Rodolfo F. Peña
El dedo tras las encuestas
Cuando el cerebro sale sobrando, una buena columna vertebral es suficiente, diría Beethoven. Tratándose de elecciones o selecciones internas, y de otras muchas cosas, en el PRI no se puede actuar sin línea, sin una clara señal que confiera certidumbre, seguridad. Sólo así tienen sentido pleno los movimientos más o menos oscuros de adhesión o rechazo antes de la unción formal. Puede haber dos o más personas entre las cuales elegir, pero para preferir a una, para que sólo una se convierta en opción propia, sería necesario pensar primero en las dificultades del cargo y luego en el grado de idoneidad de las personas elegibles, según sus antecedentes, su aptitud, su voluntad de compromiso con tales o cuales propuestas. Y el pensamiento es difícil, fatigoso y cargado de riesgos; mucho más cuando lo que realmente hay que sopesar está en un juego de intereses económicos y políticos cuyas reglas y apuestas verdaderas escapan al común de los priístas.

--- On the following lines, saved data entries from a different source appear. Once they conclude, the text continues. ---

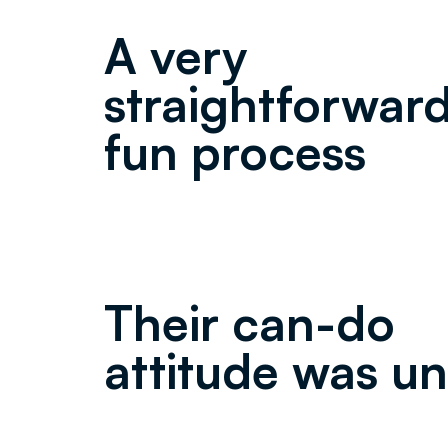
A very
straightforwar
fun process
Their can-do
attitude was un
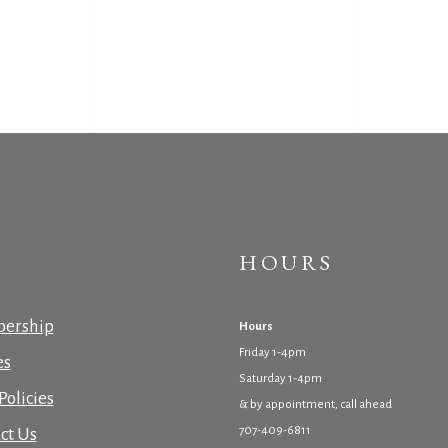
HOURS
ership
Hours
Friday 1-4pm
es
Saturday 1-4pm
Policies
& by appointment, call ahead
707-409-6811
ct Us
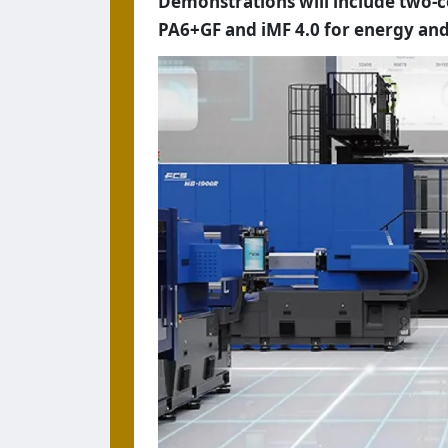
Demonstrations will include two
PA6+GF and iMF 4.0 for energy and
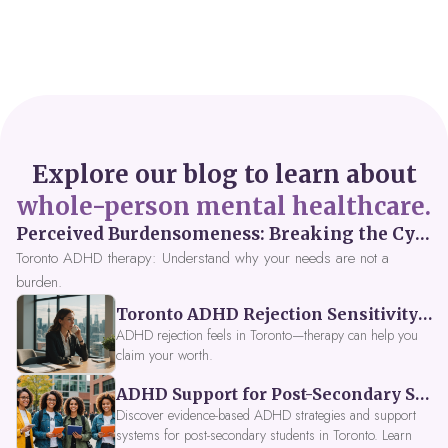
Explore our blog to learn about
whole-person mental healthcare.
Perceived Burdensomeness: Breaking the Cycle in Toronto ADHD Therapy
Toronto ADHD therapy: Understand why your needs are not a
burden.
Toronto ADHD Rejection Sensitivity: Feeling Like a Burden at Work
ADHD rejection feels in Toronto—therapy can help you
claim your worth.
ADHD Support for Post-Secondary Students in Toronto: New Strategies for 2026
Discover evidence-based ADHD strategies and support
systems for post-secondary students in Toronto. Learn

En cambio, una vez aparecido el dedo índice, que no es el mayor pero sí el adalid, el mayestático, el que señala en una persona todos los atributos que quizá se habrían buscado inútilmente con la facultad de pensar, entonces la columna vertebral sabrá cómo moverse por sí misma y el esqueleto entero tomará el rumbo correcto.

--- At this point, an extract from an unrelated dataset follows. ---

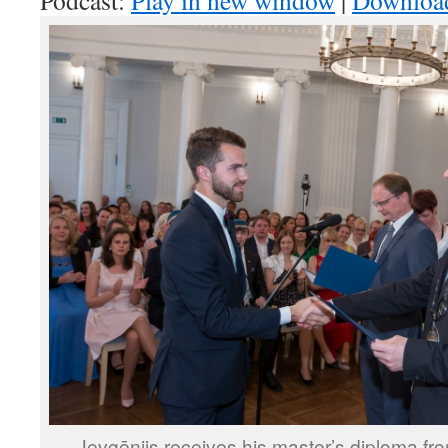
Podcast:
Play in new window
|
Downloa
Jevgēnijs receives his master’s diploma fro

Pero respecto de la candidatura para el gobierno del Distrito Federal, en el PRI no hubo dedo índice, sino tres aspirantes a la vista de todos. Ninguna ventaja previa para nadie, ningún gato encerrado. Una contienda entre compañeros políticos, regida por un pacto de civilidad. Durante varios días supimos de ellos en precampaña, conocimos sus nombres, su forma de hablar y sus gestos, evaluamos sus ofertas de gobierno. Todo transparente, o por lo menos tan transparente como en las democracias que se tienen por avanzadas. El PRI, el viejo partido por cuya sobrevivencia ya muy pocos se atrevían a sufragar, renovaba sus métodos y cambiaba el dedo sacralizado por el demos (no menos sacralizado). Así, después de una reconfortante competencia, el Consejo Político escogió ayer, en votación rigurosamente secreta, a Alfredo del Mazo, quien contenderá ahora con los candidatos de los partidos opositores que hayan resultado también democráticamente seleccionados. Es como para entusiasmarse con el progreso de nuestra democracia, con la consolidación del sistema de partidos.

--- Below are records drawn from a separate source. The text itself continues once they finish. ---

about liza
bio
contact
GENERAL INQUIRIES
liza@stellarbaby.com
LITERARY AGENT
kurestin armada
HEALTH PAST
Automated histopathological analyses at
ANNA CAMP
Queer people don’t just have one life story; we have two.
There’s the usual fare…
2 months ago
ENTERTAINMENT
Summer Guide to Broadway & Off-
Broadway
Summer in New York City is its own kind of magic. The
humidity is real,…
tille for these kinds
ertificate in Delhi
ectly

No obstante, sin animosidades pero con un acercamiento mayor a las circunstancias políticas, el entusiasmo se modera hasta la extinción. Del Mazo rechazaba la precandidatura porque no estaba dispuesto a perder de nuevo; por consiguiente, si a la postre la aceptó fue porque alguien le aseguró que esta vez no habría derrota. En la perspectiva de su triunfo, se integró el Consejo Político, se removieron los obstáculos hacia tierras queretanas, se puso a contribución todo un poderoso sistema de respaldos (el llamado grupo Atlacomulco, que no es ningún volcán apagado), y don Fidel Valázquez, con todo cuanto representa de fuerza y debilidad, de mezquindad y grandeza, se colocó abiertamente del lado del político mexiquense, contraviniendo el compromiso de imparcialidad.
Todo esto acabó reflejándose en tres encuestas que arrolladoramente dieron el triunfo a Del Mazo y que se publicaron ayer, cuando lo previsto era que sólo se entregaran a los miembros del Consejo: el PRI no podía renunciar a la convocatoria de masas ni al acarreo clientelar, ni menos correr el riesgo de enfrentamientos graves por despiste entre los partidarios de los tres precandidatos. Al decir del dirigente nacional del PRI, las encuestas serían un factor fundamental en la elección. Y lo fueron: el dedo se escondió entre las encuestas y los efectos fueron los mismos.
Ahora, para ser el primer gobernador electo del Distrito Federal, a Alfredo del Mazo sólo le resta triunfar también en las elecciones de 6 de julio. Sobre esto no hay ninguna garantía. Pero es evidente, por lo pronto, que las mismas fuerzas que determinaron su victoria en la etapa anterior, estarán de su lado, con todo, en la campaña política propiamente dicha. A decir verdad, en términos rigurosamente personales Alfredo del Mazo no me parecía el peor de los precandidatos ni me parece hoy el peor de los candidatos. Más aún, creo que hace aproximadamente un par de décadas pudo haber sido un buen gobernante designado. El problema es que procede de los viejos entramados del poder, de las viejas estructuras y de las viejas prácticas, en tanto que la sociedad del Distrito Federal está clamando por una institucionalidad nueva y más participativa, y por un nuevo tipo de relaciones con sus autoridades públicas.